Questa attività permette

  • di estendere l’informazione sui livelli di qualità dell’aria a tutto il territorio regionale integrando i dati rilevati dalle stazioni di monitoraggio
  • di simulare gli impatti sulla qualità dell’aria derivanti da ipotesi di scenari emissivi
  • di valutare le aree di impatto di una particolare sorgente emissiva.

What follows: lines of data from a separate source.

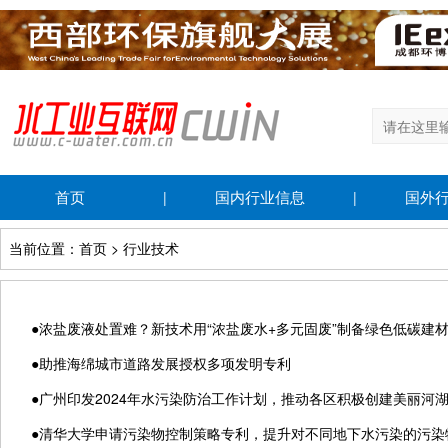
首页
国内行业信息
国外
|
|
当前位置：首页 > 行业技术
●
浓盐废液处置难？新技术用“浓盐废水+多元固废”制备绿色低碳建
●
助推海绵城市道路发展授权多项发明专利
●
广州印发2024年水污染防治工作计划，推动各区积极创建美丽河
●
清华大学申请污染物控制策略专利，提升对不同地下水污染的污染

 anim discarica brezza Animazione 3D di un output di simulazione modellistica

 

 

Metodologia e strumenti informatici

Le simulazioni modellistiche di dispersione vengono realizzate tramite due diversi codici di calcolo: SPRAY e FARM.
In generale una simulazione di dispersione utilizza principalmente come dati di ingresso:

  • campi tridimensionali di vento
  • campi bidimensionali di turbolenza
  • dati di emissione derivati dall'Inventario Regionale

 

Codice di calcolo "SPRAY"

SPRAY è un modello tridimensionale per la simulazione della dispersione di inquinanti in grado di ricostruire campi di concentrazione determinate da sorgenti puntiformi, lineari, areali o volumetriche.
L'inquinante è simulato da "particelle virtuali" il cui movimento è definito dal vento medio locale.
Per questa capacità di riprodurre fedelmente la sorgente emissiva, SPRAY viene utilizzato in particolare per le simulazioni di impatto ambientale di singoli sorgenti. Nella modalità a "microscala", tale codice permette di considerare l'effetto "ostacolo" degli edifici situati attorno alla sorgente di emissioni inquinanti da analizzare.

 

PM10-incent

 Esempio di mappa della dispersione di polveri emesse a camino

anim brezza Aosta Esempio di mappa dinamica in 3D prodotta a scala locale da MicroSpray

 

Codice di calcolo "FARM"

L'ARPA Valle d'Aosta ha affiancato dal 2004 a SPRAY il modello matematico fotochimico FARM (Flexible Air quality Regional Model) per poter, rispetto al precedente, simulare fenomeni quali la formazione dell'ozono e delle polveri secondarie non direttamente emesse dalle sorgenti antropiche. Tale codice è più complesso del precedente e necessita di un maggior numero di input: alla meteorologia e alle emissioni si aggiungono le condizioni iniziali e ai bordi del dominio ricavate da simulazioni su scala maggiore.
Questo codice di calcolo è in grado di simulare i principali processi fisici e chimici a cui sono sottoposti gli inquinanti durante la loro permanenza in atmosfera, in modo da poter valutare accuratamente le relazioni tra le varie sorgenti e i soggetti recettori. Viene utilizzato un set di 129 reazioni chimiche con 56 specie di inquinanti denominato "SAPRC90" (Carter, 2000).
FARM viene utilizzato per le simulazioni annuali di qualità dell'aria e per analizzare la dispersione di inquinanti secondari, quali ozono e polveri.

Le simulazioni relative alle previsioni della qualità dell'aria sono elaborate con questo modello.